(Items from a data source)
___
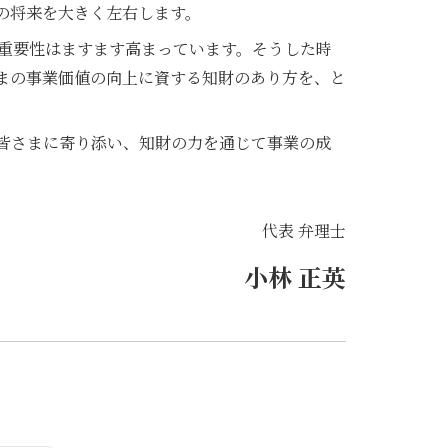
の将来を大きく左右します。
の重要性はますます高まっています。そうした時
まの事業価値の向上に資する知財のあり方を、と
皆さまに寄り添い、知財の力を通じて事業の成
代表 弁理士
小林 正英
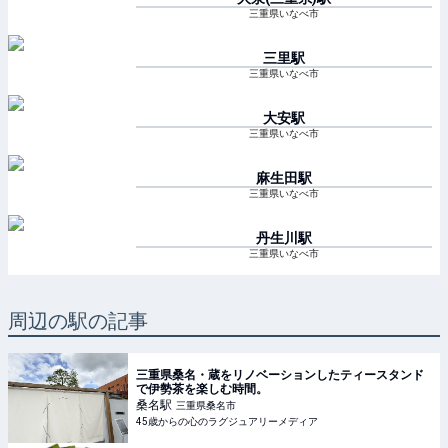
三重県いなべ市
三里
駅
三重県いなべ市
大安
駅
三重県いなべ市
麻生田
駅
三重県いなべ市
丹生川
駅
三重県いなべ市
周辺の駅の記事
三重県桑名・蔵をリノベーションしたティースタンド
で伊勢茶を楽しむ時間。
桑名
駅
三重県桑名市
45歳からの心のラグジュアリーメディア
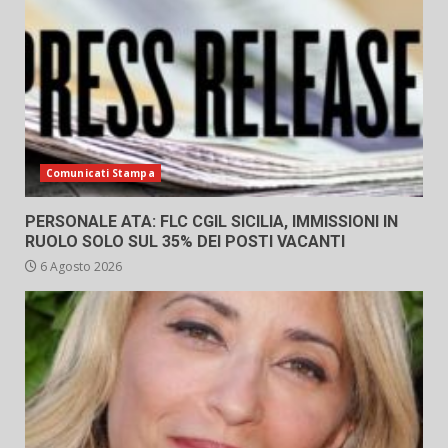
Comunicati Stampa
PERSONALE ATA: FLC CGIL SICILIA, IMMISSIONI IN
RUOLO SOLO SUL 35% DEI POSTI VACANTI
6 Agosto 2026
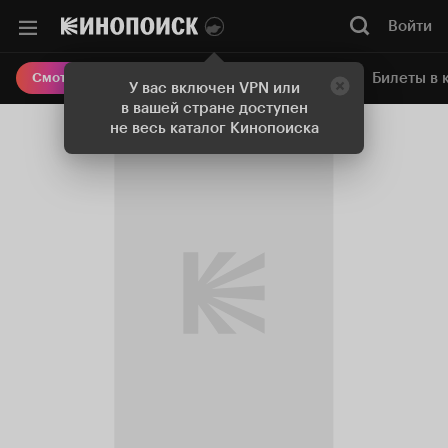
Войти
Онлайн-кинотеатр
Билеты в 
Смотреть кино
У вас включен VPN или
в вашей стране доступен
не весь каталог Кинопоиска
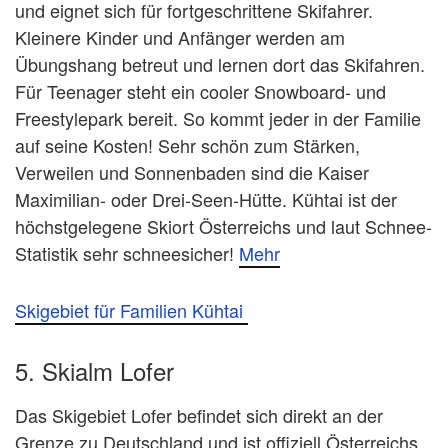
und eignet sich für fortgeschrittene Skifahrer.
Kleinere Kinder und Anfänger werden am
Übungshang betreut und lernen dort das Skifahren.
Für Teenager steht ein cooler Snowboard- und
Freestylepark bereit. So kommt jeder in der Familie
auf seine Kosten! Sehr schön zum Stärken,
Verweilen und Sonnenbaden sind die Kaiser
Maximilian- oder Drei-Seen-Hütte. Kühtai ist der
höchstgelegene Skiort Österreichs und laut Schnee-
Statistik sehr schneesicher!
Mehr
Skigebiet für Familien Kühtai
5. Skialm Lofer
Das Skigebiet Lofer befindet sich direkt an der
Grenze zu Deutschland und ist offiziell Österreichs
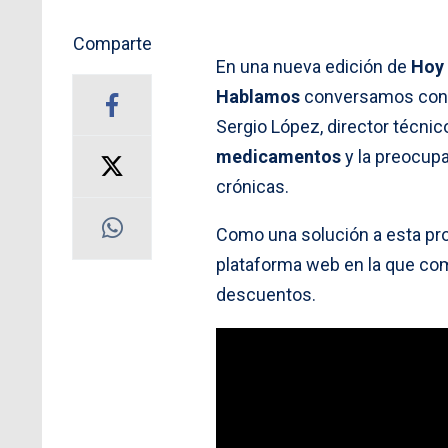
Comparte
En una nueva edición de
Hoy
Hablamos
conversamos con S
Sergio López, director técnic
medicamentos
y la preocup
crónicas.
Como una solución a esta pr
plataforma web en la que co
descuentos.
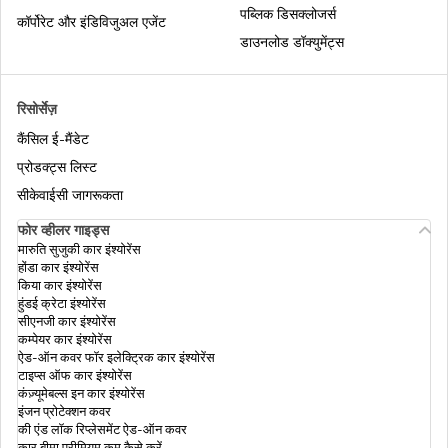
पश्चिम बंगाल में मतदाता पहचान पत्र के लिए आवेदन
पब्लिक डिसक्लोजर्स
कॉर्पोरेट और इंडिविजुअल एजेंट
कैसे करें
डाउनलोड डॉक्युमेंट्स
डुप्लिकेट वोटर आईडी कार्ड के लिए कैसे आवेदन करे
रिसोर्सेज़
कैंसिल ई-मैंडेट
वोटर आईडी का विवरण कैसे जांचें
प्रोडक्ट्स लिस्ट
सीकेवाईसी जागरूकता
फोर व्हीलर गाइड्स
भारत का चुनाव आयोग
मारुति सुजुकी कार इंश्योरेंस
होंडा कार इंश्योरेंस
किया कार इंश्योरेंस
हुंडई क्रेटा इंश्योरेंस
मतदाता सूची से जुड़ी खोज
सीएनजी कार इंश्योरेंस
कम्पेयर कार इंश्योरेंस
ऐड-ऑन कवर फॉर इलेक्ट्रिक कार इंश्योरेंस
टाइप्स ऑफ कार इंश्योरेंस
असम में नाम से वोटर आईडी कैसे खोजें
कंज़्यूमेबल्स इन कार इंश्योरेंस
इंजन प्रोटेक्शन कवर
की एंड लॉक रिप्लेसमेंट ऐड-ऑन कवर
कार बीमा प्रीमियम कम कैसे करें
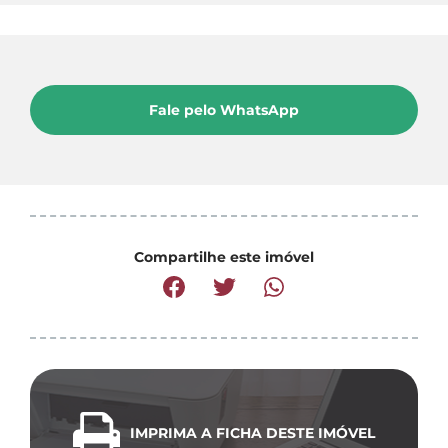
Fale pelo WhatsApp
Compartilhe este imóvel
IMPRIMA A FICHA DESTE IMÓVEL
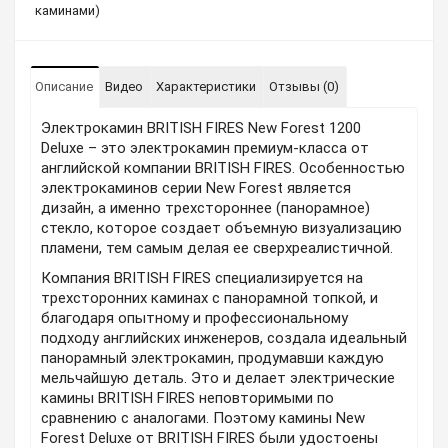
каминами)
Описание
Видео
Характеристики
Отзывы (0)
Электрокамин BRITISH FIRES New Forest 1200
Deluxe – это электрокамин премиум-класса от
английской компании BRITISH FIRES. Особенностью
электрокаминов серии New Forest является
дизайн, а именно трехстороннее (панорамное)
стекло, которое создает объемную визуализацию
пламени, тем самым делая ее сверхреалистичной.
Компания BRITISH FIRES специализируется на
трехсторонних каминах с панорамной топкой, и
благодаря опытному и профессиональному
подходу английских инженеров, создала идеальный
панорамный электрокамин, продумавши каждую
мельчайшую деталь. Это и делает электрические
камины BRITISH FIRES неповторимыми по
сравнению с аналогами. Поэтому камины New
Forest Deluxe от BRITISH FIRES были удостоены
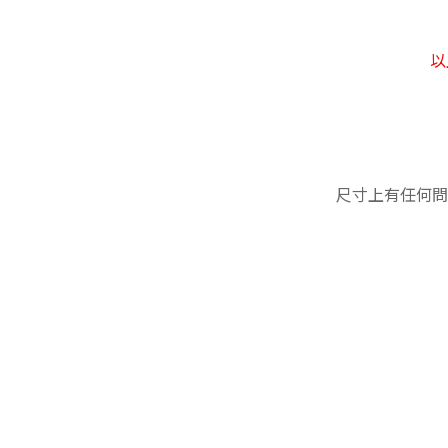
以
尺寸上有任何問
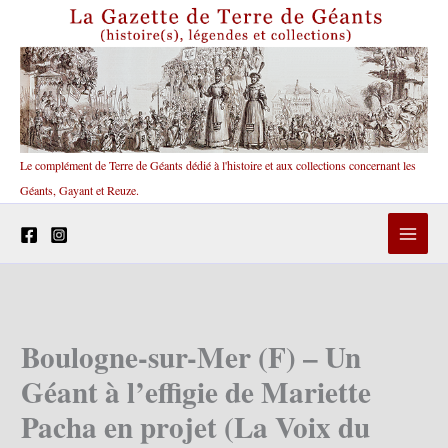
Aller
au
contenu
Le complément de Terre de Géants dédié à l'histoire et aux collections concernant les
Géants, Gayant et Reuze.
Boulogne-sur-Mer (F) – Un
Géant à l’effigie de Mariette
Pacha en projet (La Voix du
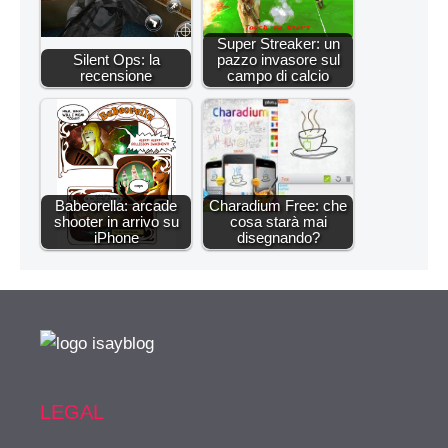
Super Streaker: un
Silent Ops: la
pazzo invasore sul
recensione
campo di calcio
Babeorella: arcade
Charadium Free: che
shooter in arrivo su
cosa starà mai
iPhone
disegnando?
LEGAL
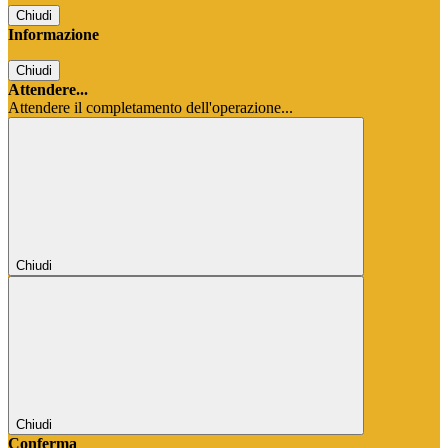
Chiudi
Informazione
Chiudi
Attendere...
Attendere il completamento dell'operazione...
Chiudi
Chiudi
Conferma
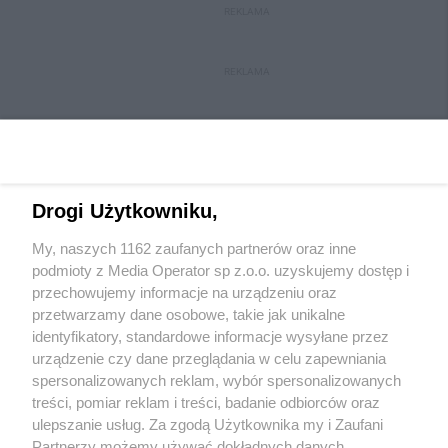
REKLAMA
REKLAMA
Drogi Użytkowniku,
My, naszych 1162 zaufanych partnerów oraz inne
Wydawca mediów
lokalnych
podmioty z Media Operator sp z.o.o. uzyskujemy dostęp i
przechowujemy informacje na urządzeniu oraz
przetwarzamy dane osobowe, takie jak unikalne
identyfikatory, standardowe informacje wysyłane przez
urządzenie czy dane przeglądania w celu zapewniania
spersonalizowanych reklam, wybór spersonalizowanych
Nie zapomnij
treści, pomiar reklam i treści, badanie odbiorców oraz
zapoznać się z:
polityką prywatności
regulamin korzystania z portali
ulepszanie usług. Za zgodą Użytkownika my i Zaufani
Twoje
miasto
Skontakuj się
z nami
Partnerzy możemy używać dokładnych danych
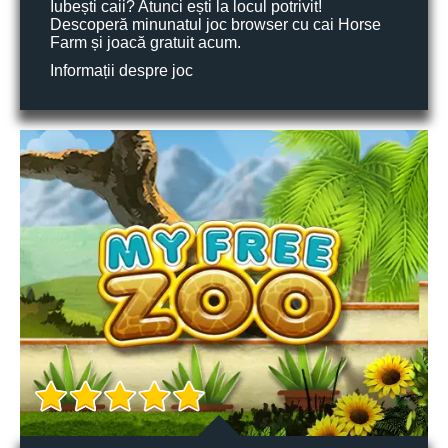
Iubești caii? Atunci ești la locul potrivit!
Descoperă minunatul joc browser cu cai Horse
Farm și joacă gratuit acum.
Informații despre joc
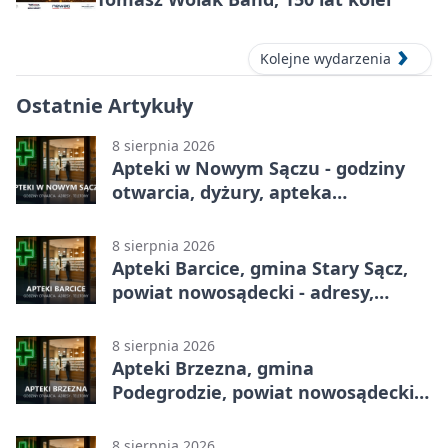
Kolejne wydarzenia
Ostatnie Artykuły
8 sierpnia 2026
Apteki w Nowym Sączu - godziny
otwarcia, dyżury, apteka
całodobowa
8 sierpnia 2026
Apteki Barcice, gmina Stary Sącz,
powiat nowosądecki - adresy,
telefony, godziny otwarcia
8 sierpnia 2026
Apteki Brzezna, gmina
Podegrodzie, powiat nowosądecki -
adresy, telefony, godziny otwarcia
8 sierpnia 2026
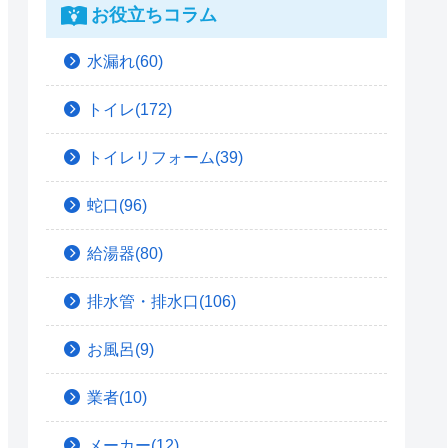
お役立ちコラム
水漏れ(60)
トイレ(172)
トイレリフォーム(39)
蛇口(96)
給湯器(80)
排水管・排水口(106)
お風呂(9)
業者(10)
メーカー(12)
___
Instructions for the task: Count how many lines in the data above hold the string "dane", and give the number with no other words.

Task answer: 2